### PROBLEM STATEMENT
Leave out the pictures and transcribe every entry below exactly.

### MATERIAL FOR THIS EXERCISE

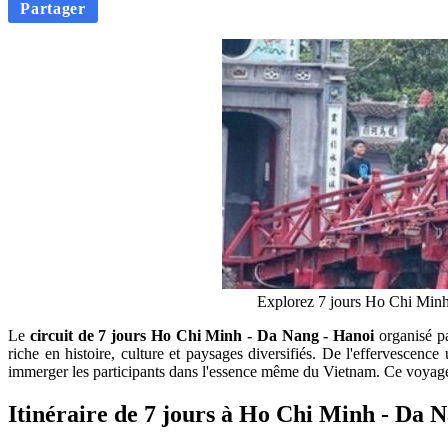
Partager
Explorez 7 jours Ho Chi Min
​Le
circuit de 7 jours Ho Chi Minh - Da Nang - Hanoi
organisé pa
riche en histoire, culture et paysages diversifiés. De l'effervesce
immerger les participants dans l'essence même du Vietnam. Ce voyage 
Itinéraire de 7 jours à Ho Chi Minh - Da 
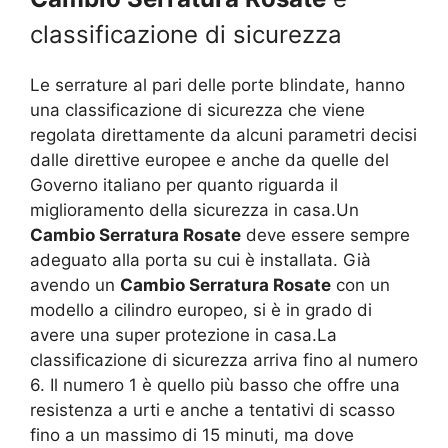
classificazione di sicurezza
Le serrature al pari delle porte blindate, hanno
una classificazione di sicurezza che viene
regolata direttamente da alcuni parametri decisi
dalle direttive europee e anche da quelle del
Governo italiano per quanto riguarda il
miglioramento della sicurezza in casa.Un
Cambio Serratura Rosate
deve essere sempre
adeguato alla porta su cui è installata. Già
avendo un
Cambio Serratura Rosate
con un
modello a cilindro europeo, si è in grado di
avere una super protezione in casa.La
classificazione di sicurezza arriva fino al numero
6. Il numero 1 è quello più basso che offre una
resistenza a urti e anche a tentativi di scasso
fino a un massimo di 15 minuti, ma dove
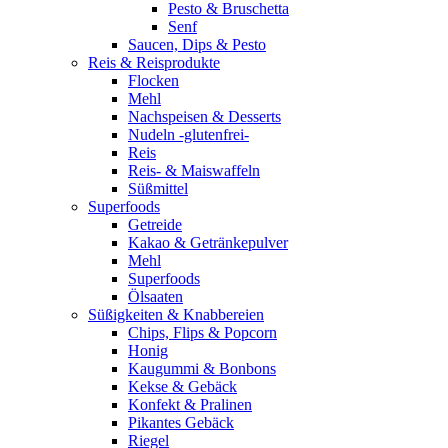
Pesto & Bruschetta
Senf
Saucen, Dips & Pesto
Reis & Reisprodukte
Flocken
Mehl
Nachspeisen & Desserts
Nudeln -glutenfrei-
Reis
Reis- & Maiswaffeln
Süßmittel
Superfoods
Getreide
Kakao & Getränkepulver
Mehl
Superfoods
Ölsaaten
Süßigkeiten & Knabbereien
Chips, Flips & Popcorn
Honig
Kaugummi & Bonbons
Kekse & Gebäck
Konfekt & Pralinen
Pikantes Gebäck
Riegel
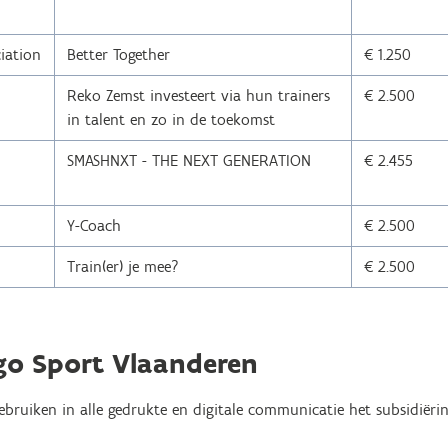
iation
Better Together
€ 1.250
Reko Zemst investeert via hun trainers
€ 2.500
in talent en zo in de toekomst
SMASHNXT - THE NEXT GENERATION
€ 2.455
Y-Coach
€ 2.500
Train(er) je mee?
€ 2.500
ogo Sport Vlaanderen
ebruiken in alle gedrukte en digitale communicatie het subsidiëri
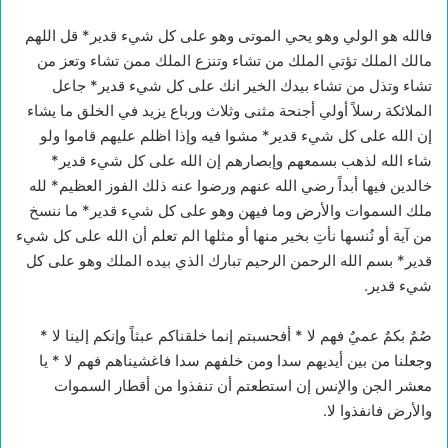
فالله هو الولي وهو يحي الموتى وهو على كل شيء قدير* قل اللهم
مالك الملك تؤتي الملك من تشاء وتنزع الملك ممن تشاء وتعز من
تشاء وتذل من تشاء بيدك الخير انك على كل شيء قدير* جاعل
الملائكة رسلاً أولي أجنحة مثنى وثلاث ورباع يزيد في الخلق ما يشاء
إن الله على كل شيء قدير* مشوا فيه وإذا اظلم عليهم قاموا ولو
شاء الله لذهب بسمعهم وإبصارهم إن الله على كل شيء قدير*
خالدين فيها أبداً رضي الله عنهم ورضوا عنه ذلك الفوز العظيم* لله
ملك السموات والأرض وما فيهن وهو على كل شيء قدير* ما ننسخ
من آية أو نُنسها نأتِ بخير منها أو مثلها الم تعلم أن الله على كل شيء
قدير* بسم الله الرحمن الرحيم تبارك الذي بيده الملك وهو على كل
شيء قدير.
صُمٌ بكمٌ عميٌ فهم لا * أفحسبتم إنما خلقناكم عبثاً وإنكم إلينا لا *
وجعلنا من بين أيديهم سدا ومن خلفهم سدا فاغشيناهم فهم لا * يا
معشر الجن والإنس إن استطعتم أن تنفذوا من أقطار السموات
والأرض فانفذوا لا.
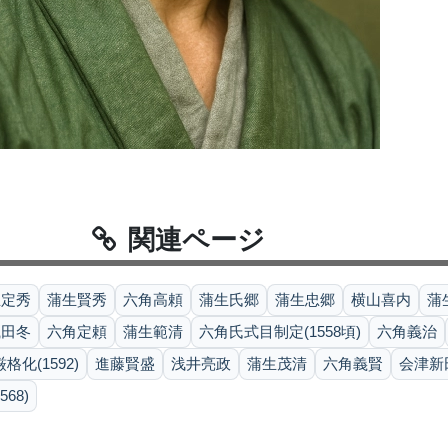
関連ページ
生定秀
蒲生賢秀
六角高頼
蒲生氏郷
蒲生忠郷
横山喜内
蒲
織田冬
六角定頼
蒲生範清
六角氏式目制定(1558頃)
六角義治
化(1592)
進藤賢盛
浅井亮政
蒲生茂清
六角義賢
会津新田
68)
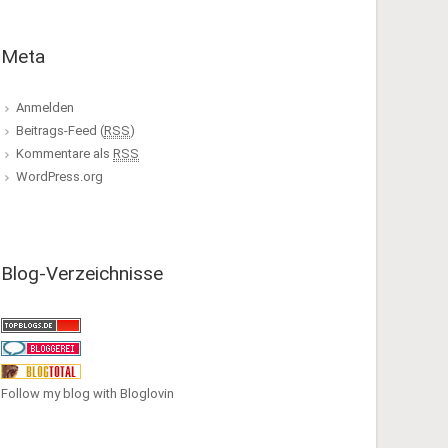
Meta
Anmelden
Beitrags-Feed (
RSS
)
Kommentare als
RSS
WordPress.org
Blog-Verzeichnisse
Follow my blog with Bloglovin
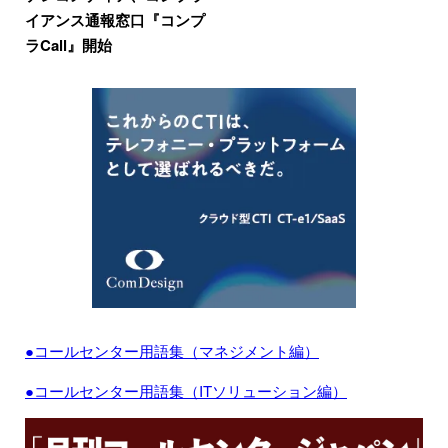
イアンス通報窓口『コンプ
ラCall』開始
●コールセンター用語集（マネジメント編）
●コールセンター用語集（ITソリューション編）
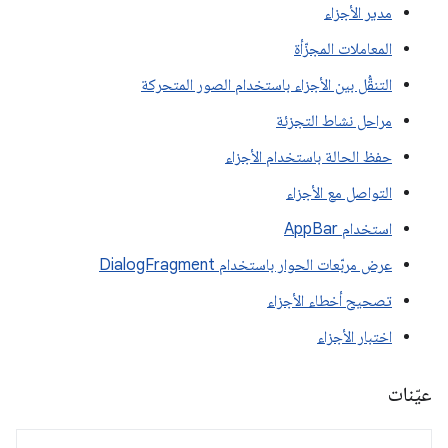
مدير الأجزاء
المعاملات المجزّأة
التنقُّل بين الأجزاء باستخدام الصور المتحركة
مراحل نشاط التجزئة
حفظ الحالة باستخدام الأجزاء
التواصل مع الأجزاء
استخدام AppBar
عرض مربّعات الحوار باستخدام DialogFragment
تصحيح أخطاء الأجزاء
اختبار الأجزاء
عيّنات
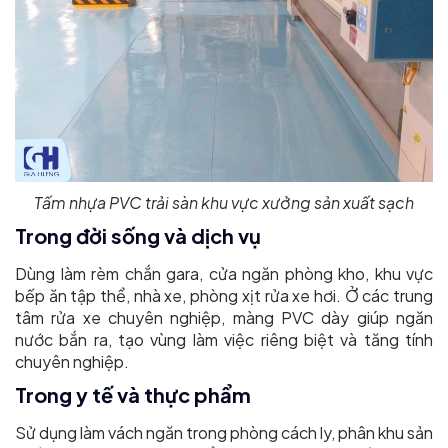
Tấm nhựa PVC trải sàn khu vực xưởng sản xuất sạch
Trong đời sống và dịch vụ
Dùng làm rèm chắn gara, cửa ngăn phòng kho, khu vực
bếp ăn tập thể, nhà xe, phòng xịt rửa xe hơi. Ở các trung
tâm rửa xe chuyên nghiệp, màng PVC dày giúp ngăn
nước bắn ra, tạo vùng làm việc riêng biệt và tăng tính
chuyên nghiệp.
Trong y tế và thực phẩm
Sử dụng làm vách ngăn trong phòng cách ly, phân khu sản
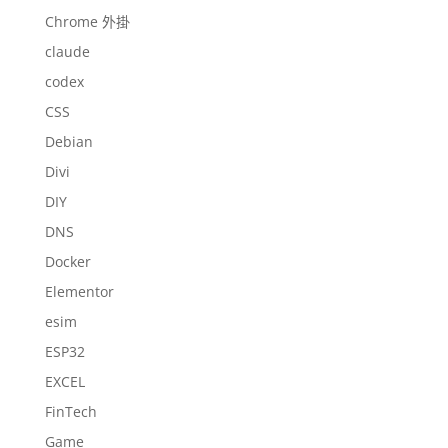
Chrome 外掛
claude
codex
CSS
Debian
Divi
DIY
DNS
Docker
Elementor
esim
ESP32
EXCEL
FinTech
Game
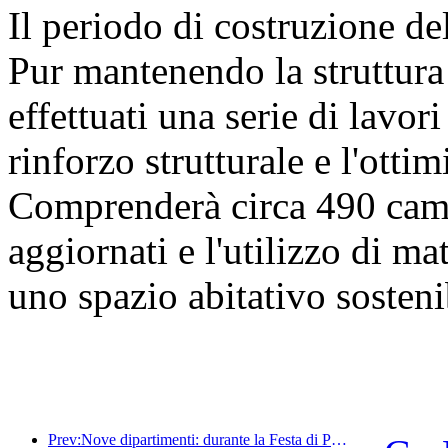
Il periodo di costruzione de
Pur mantenendo la struttura 
effettuati una serie di lavori 
rinforzo strutturale e l'otti
Comprenderà circa 490 came
aggiornati e l'utilizzo di mat
uno spazio abitativo sosteni
Prev:Nove dipartimenti: durante la Festa di Primavera, le catene alberghiere e le case vacanze boutique offriranno misure preferenziali.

### RESPONSE TO THE TASK
Partager
Explorez 7 jours Ho Chi Min
​Le
circuit de 7 jours Ho Chi Minh - Da Nang - Hanoi
organisé pa
riche en histoire, culture et paysages diversifiés. De l'effervesce
immerger les participants dans l'essence même du Vietnam. Ce voyage 
Itinéraire de 7 jours à Ho Chi Minh - Da 
classificazione di sicurezza
Le serrature al pari delle porte blindate, hanno
una classificazione di sicurezza che viene
regolata direttamente da alcuni parametri decisi
dalle direttive europee e anche da quelle del
Governo italiano per quanto riguarda il
miglioramento della sicurezza in casa.Un
Cambio Serratura Rosate
deve essere sempre
adeguato alla porta su cui è installata. Già
avendo un
Cambio Serratura Rosate
con un
modello a cilindro europeo, si è in grado di
avere una super protezione in casa.La
classificazione di sicurezza arriva fino al numero
6. Il numero 1 è quello più basso che offre una
resistenza a urti e anche a tentativi di scasso
fino a un massimo di 15 minuti, ma dove
Pesto & Bruschetta
Senf
Saucen, Dips & Pesto
Reis & Reisprodukte
Flocken
Mehl
Nachspeisen & Desserts
Nudeln -glutenfrei-
Reis
Reis- & Maiswaffeln
Süßmittel
Superfoods
Getreide
Kakao & Getränkepulver
Mehl
Superfoods
Ölsaaten
Süßigkeiten & Knabbereien
Chips, Flips & Popcorn
Honig
Kaugummi & Bonbons
Kekse & Gebäck
Konfekt & Pralinen
Pikantes Gebäck
Riegel
iation
Better Together
€ 1.250
Reko Zemst investeert via hun trainers
€ 2.500
in talent en zo in de toekomst
SMASHNXT - THE NEXT GENERATION
€ 2.455
Y-Coach
€ 2.500
Train(er) je mee?
€ 2.500
ogo Sport Vlaanderen
ebruiken in alle gedrukte en digitale communicatie het subsidiëri
فالله هو الولي وهو يحي الموتى وهو على كل شيء قدير* قل اللهم
مالك الملك تؤتي الملك من تشاء وتنزع الملك ممن تشاء وتعز من
تشاء وتذل من تشاء بيدك الخير انك على كل شيء قدير* جاعل
الملائكة رسلاً أولي أجنحة مثنى وثلاث ورباع يزيد في الخلق ما يشاء
إن الله على كل شيء قدير* مشوا فيه وإذا اظلم عليهم قاموا ولو
شاء الله لذهب بسمعهم وإبصارهم إن الله على كل شيء قدير*
خالدين فيها أبداً رضي الله عنهم ورضوا عنه ذلك الفوز العظيم* لله
ملك السموات والأرض وما فيهن وهو على كل شيء قدير* ما ننسخ
من آية أو نُنسها نأتِ بخير منها أو مثلها الم تعلم أن الله على كل شيء
قدير* بسم الله الرحمن الرحيم تبارك الذي بيده الملك وهو على كل
شيء قدير.
صُمٌ بكمٌ عميٌ فهم لا * أفحسبتم إنما خلقناكم عبثاً وإنكم إلينا لا *
وجعلنا من بين أيديهم سدا ومن خلفهم سدا فاغشيناهم فهم لا * يا
معشر الجن والإنس إن استطعتم أن تنفذوا من أقطار السموات
والأرض فانفذوا لا.
関連ページ
生定秀
蒲生賢秀
六角高頼
蒲生氏郷
蒲生忠郷
横山喜内
蒲
織田冬
六角定頼
蒲生範清
六角氏式目制定(1558頃)
六角義治
化(1592)
進藤賢盛
浅井亮政
蒲生茂清
六角義賢
会津新田
68)
Meta
Anmelden
Beitrags-Feed (
RSS
)
Kommentare als
RSS
WordPress.org
Blog-Verzeichnisse
Follow my blog with Bloglovin
イアンス通報窓口『コンプ
ラCall』開始
●コールセンター用語集（マネジメント編）
●コールセンター用語集（ITソリューション編）
مدير الأجزاء
المعاملات المجزّأة
التنقُّل بين الأجزاء باستخدام الصور المتحركة
مراحل نشاط التجزئة
حفظ الحالة باستخدام الأجزاء
التواصل مع الأجزاء
استخدام AppBar
عرض مربّعات الحوار باستخدام DialogFragment
تصحيح أخطاء الأجزاء
اختبار الأجزاء
عيّنات
Tấm nhựa PVC trải sàn khu vực xưởng sản xuất sạch
Trong đời sống và dịch vụ
Dùng làm rèm chắn gara, cửa ngăn phòng kho, khu vực
bếp ăn tập thể, nhà xe, phòng xịt rửa xe hơi. Ở các trung
tâm rửa xe chuyên nghiệp, màng PVC dày giúp ngăn
nước bắn ra, tạo vùng làm việc riêng biệt và tăng tính
chuyên nghiệp.
Trong y tế và thực phẩm
Sử dụng làm vách ngăn trong phòng cách ly, phân khu sản
Chrome 外掛
claude
codex
CSS
Debian
Divi
DIY
DNS
Docker
Elementor
esim
ESP32
EXCEL
FinTech
Game
Il periodo di costruzione de
Pur mantenendo la struttura 
effettuati una serie di lavori 
rinforzo strutturale e l'otti
Comprenderà circa 490 came
aggiornati e l'utilizzo di mat
uno spazio abitativo sosteni
Prev:Nove dipartimenti: durante la Festa di Primavera, le catene alberghiere e le case vacanze boutique offriranno misure preferenziali.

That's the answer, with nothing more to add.